While sentencing a man accused of killing two persons in a celebratory firing to ten years rigorous imprisonment, the Supreme Court expressed its concerns about the rising incidents of celebratory firing. The bench headed by CJI SA Bobde observed thus:
"Incidents of celebratory firing are regretfully rising, for they are seen as a status symbol. A gun licensed for self protection or safety and security of crops and cattle cannot be fired in celebratory events, it being a potential cause of fatal accidents. Such like misuse of fire arms convert a happy event to a pall of gloom."

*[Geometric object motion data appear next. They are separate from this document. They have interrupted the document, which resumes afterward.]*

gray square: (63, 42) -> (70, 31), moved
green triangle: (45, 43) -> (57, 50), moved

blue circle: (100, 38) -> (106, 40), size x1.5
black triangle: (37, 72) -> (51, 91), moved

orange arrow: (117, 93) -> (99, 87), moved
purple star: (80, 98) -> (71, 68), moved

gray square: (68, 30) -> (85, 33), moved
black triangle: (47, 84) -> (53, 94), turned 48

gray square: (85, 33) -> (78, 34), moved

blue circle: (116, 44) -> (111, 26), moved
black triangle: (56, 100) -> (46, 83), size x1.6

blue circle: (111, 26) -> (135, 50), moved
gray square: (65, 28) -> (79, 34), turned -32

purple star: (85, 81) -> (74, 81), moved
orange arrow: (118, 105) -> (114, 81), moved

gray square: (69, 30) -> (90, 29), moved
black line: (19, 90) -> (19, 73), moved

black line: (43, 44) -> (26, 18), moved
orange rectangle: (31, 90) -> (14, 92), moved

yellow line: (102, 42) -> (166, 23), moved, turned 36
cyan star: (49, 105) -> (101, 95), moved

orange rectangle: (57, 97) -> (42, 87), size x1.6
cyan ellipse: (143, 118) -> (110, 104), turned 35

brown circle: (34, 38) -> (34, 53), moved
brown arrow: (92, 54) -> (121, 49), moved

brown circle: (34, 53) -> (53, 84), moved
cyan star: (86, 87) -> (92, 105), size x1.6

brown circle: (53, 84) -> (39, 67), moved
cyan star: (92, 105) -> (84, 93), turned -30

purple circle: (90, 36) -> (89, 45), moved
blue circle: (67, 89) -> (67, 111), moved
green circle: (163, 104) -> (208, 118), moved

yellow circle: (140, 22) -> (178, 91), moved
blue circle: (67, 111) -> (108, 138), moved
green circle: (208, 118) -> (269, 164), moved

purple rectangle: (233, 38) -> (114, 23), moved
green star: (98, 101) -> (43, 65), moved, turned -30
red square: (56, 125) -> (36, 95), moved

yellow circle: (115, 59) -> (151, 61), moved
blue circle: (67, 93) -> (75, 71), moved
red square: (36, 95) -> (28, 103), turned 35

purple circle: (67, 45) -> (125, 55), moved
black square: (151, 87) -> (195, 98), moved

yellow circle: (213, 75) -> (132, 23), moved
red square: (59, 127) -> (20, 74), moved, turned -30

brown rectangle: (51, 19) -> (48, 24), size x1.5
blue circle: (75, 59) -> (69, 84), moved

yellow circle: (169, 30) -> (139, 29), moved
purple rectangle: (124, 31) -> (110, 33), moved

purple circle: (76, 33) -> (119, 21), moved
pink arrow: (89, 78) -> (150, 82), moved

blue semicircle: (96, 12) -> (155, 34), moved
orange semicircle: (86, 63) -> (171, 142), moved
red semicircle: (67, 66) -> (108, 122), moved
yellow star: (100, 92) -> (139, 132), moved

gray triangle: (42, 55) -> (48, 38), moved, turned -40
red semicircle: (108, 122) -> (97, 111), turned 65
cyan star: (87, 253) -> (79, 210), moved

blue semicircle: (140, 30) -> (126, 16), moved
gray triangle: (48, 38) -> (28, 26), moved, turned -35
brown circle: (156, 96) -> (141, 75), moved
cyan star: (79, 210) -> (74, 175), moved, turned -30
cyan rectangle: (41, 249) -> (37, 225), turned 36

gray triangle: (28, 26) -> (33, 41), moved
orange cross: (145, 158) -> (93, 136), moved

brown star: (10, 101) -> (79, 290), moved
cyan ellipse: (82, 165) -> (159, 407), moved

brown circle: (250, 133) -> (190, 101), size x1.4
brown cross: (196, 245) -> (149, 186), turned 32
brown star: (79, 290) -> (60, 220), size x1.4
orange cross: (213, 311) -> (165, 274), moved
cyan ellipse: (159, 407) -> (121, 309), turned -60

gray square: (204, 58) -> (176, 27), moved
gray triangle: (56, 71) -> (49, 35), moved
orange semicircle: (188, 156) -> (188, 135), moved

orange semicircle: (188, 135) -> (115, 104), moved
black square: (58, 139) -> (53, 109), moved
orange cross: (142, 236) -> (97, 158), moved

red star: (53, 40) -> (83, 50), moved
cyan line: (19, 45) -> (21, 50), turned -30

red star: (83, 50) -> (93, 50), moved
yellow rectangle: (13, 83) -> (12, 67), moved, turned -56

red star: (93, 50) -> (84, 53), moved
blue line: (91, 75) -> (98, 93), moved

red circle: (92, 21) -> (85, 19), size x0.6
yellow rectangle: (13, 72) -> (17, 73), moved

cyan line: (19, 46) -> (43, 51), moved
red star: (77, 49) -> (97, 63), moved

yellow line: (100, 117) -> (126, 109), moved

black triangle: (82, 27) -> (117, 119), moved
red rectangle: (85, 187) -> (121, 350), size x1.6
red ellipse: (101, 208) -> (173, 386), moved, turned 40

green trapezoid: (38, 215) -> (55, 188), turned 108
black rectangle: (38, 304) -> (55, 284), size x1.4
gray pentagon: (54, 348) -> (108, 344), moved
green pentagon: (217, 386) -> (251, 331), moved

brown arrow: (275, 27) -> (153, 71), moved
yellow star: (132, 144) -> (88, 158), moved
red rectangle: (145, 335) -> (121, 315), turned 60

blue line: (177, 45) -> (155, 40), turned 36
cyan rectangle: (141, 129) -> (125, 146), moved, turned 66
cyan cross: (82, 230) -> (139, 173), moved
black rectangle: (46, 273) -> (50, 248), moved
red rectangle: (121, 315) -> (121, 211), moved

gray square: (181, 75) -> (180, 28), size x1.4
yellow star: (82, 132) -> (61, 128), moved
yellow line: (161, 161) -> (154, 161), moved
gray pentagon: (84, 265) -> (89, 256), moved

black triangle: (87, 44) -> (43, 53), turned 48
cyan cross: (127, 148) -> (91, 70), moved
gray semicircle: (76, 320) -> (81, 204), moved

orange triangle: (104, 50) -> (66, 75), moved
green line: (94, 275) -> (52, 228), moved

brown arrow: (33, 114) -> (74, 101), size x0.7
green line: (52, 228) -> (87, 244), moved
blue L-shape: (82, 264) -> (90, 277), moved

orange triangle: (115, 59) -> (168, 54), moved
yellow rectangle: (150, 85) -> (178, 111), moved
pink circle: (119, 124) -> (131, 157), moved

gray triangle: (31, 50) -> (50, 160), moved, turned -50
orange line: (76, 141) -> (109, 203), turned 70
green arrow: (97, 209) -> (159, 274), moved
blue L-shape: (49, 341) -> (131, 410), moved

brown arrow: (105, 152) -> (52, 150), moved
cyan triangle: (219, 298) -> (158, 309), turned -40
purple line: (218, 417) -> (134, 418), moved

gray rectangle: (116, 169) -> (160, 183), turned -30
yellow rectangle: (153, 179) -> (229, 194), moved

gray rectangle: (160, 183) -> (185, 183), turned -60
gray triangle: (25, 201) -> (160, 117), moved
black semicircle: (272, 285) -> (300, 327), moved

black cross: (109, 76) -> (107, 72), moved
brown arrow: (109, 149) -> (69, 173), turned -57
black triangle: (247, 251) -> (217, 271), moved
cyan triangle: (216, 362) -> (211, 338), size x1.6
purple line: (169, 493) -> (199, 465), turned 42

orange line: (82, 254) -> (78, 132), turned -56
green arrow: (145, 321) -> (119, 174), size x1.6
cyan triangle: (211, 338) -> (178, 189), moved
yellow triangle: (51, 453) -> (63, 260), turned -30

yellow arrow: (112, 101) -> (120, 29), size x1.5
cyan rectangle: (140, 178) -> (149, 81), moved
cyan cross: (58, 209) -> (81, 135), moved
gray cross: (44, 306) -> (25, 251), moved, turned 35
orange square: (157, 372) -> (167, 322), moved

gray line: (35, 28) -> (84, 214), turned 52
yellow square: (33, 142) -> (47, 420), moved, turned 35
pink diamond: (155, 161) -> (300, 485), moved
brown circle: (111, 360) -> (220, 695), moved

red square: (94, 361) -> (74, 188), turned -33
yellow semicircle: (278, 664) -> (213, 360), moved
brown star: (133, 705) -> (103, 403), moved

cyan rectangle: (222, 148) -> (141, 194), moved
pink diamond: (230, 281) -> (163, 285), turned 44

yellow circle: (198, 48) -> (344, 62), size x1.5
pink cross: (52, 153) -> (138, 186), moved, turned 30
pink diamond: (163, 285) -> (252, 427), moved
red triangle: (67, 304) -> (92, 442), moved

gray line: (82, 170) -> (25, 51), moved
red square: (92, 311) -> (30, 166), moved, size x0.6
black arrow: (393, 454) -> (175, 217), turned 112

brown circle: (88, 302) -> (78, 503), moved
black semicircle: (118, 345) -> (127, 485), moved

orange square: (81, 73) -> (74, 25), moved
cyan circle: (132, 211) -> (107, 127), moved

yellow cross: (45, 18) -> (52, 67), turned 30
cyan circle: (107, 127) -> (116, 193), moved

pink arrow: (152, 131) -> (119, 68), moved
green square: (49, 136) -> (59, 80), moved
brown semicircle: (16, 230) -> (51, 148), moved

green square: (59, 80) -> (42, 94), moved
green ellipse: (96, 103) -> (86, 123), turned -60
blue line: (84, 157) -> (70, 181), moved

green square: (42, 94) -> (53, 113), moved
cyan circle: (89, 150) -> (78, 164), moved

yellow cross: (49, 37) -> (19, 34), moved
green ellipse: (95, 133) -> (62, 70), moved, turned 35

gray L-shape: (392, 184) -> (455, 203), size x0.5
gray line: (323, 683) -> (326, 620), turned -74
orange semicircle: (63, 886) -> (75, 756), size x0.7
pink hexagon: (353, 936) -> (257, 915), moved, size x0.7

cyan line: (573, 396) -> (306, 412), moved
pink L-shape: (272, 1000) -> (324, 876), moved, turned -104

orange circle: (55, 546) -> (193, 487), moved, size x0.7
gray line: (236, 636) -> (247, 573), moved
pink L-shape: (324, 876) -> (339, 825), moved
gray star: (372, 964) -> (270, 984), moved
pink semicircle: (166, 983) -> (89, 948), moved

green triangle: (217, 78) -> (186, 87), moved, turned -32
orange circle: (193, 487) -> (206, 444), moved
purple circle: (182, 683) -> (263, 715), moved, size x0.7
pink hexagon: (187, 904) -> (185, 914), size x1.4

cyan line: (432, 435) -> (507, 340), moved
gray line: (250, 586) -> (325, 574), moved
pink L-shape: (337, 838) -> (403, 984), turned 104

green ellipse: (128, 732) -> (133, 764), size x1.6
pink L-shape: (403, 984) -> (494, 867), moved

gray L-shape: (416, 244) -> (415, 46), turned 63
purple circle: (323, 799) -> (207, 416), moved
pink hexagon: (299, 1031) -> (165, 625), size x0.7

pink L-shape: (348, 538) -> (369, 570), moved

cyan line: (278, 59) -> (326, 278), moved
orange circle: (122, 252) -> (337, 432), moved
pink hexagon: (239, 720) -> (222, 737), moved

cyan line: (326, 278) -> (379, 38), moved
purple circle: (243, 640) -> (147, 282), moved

Bhagwan Singh was convicted for murder and sentenced to life imprisonment by the Trial Court and the High Court.. In his appeal before the Apex Court, it was contended it was a case of celebratory firing which unfortunately caused unintentional death of two persons and injuries to three others. It was further contended that it is not 'culpable homicide' because he had, while firing towards roof, no knowledge that the act was likely to cause death.
Partly allowing his appeal, the bench also comprising of Justices Surya Kant and BR Gavai disagreed with the Trial Court and the High court finding that the firing from the gun which was pointed towards the roof, was as bad as firing into a crowd of persons so he ought to have known that his act of gun shot firing was so imminently dangerous that it would, in all probability, cause death or such bodily injury as was likely to cause death. It observed:
"It was an unfortunate case of misfiring. The appellant of course cannot absolve himself of the conclusion that he carried a loaded gun at a crowded place where his own guests had gathered to attend the marriage ceremony. He did not take any reasonable safety measure like to fire the shot in the air or towards the sky, rather he invited full risk and aimed the gun towards the roof and fired the shot. He was expected to know that pellets could cause multiple gunshot injuries to the nearby persons even if a single shot was fired. The appellant is, thus, guilty of an act, the likely consequences of which including causing fatal injuries to the persons being in a close circuit, are attributable to him. The offence committed by the appellant, thus, would amount to 'culpable homicide' within the meaning of Section 299, though punishable under Section 304 Part 2 of the IPC."
The bench, therefore, convicted him under Section 304 Part 2 and sentenced him to ten years rigorous imprisonment.